Veja comentários sobre essa palavra no ponto 6) A única aparente
saída para o Azenilto dessa implicação negativa para a
sua interpretação seria continuar dizendo que na primeira parte
do versículo a palavra "alma" tem sim o sentido de "vida
eterna em Deus", mas que na segunda ocorrência dessa palavra o sentido
é outro. Entretanto, logicamente eu seria obrigado a lhe perguntar: "Azenilto,
então qual é o sentido de 'alma' nessa última parte do
versículo?" Essa pergunta sepulta de uma vez por todas a tentativa
do Azenilto de querer dizer que "alma" é o mesmo que "vida
eterna em Deus" (ou qualquer outro sentido secundário que ele invente),
pois o texto é claro em mostrar que a palavra "alma", nas suas
duas ocorrências no versículo, tem inquestionavelmente o mesmíssimo
sentido, e atribuir sentidos diferentes para elas deixaria o versículo
sem sentido algum.
Como já disse anteriormente, o obstáculo intransponível
que o Azenilto (e o Bacchiocchi, a IASD e as TJ) tem pela frente é tentar
atribuir um sentido secundário ("vida eterna em Deus", "dobrar
o espírito", etc, etc, etc.) para uma palavra ("alma")
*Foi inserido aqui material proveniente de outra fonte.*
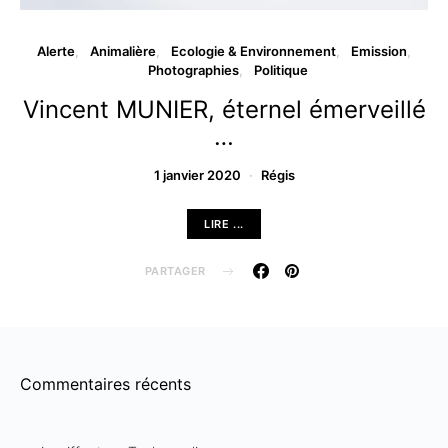
Alerte
Animalière
Ecologie & Environnement
Emission
Photographies
Politique
Vincent MUNIER, éternel émerveillé
…
1 janvier 2020
Régis
LIRE ...
PARTAGER
Commentaires récents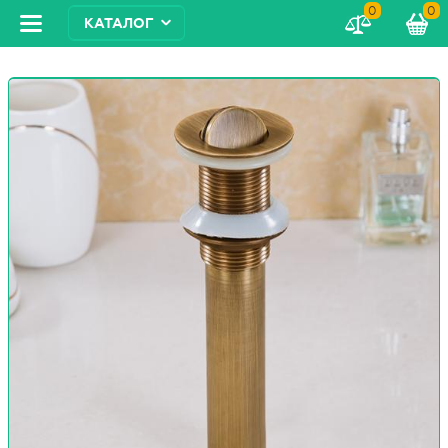
0
0
КАТАЛОГ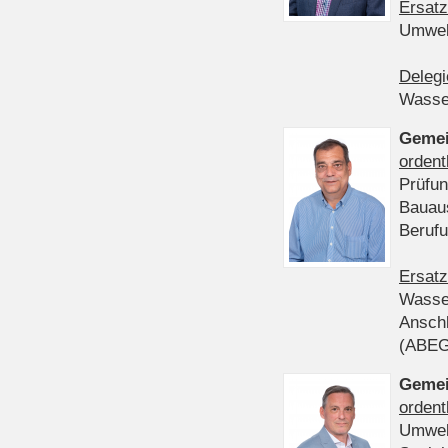
Ersatz
Umwel
Delegi
Wasser
Gemei
ordent
Prüfun
Bauau
Beruf
Ersatz
Wasser
Anschl
(ABE
Gemei
ordent
Umwel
que foi usada no texto em seu sentido primário, literal. Tentar fazer
isso é tarefa impossível, frustrante e inútil. Eu comparo
essa tentativa do Azenilto de transpor esse obstáculo à tentativa
daquele homem que estava atolado até o pescoço na areia movediça,
mas mesmo assim tentava frenética e desvairadamente se mexer para salvar
sua vida. Porém, todo esse seu esforço no final complicou ainda
mais a sua situação, visto que quanto mais ele se mexia mais ele
se afundava mais e mais, acabando, por fim, afundando completamente e morrendo...
De forma semelhante, quanto mais o Azenilto (e os demais imortalistas) tenta
"salvar" sua interpretação de Mateus 10:28, "mexendo"
aqui e acolá para tentar inutilmente mudar o sentido literal da palavra
"alma", mais e mais ele e essa sua interpretação do
versículo se afundam, afundam, até que, no final, eles afundam
completamente diante das evidências em contrário e das implicações
autodestrutivas dessas alterações feitas no texto...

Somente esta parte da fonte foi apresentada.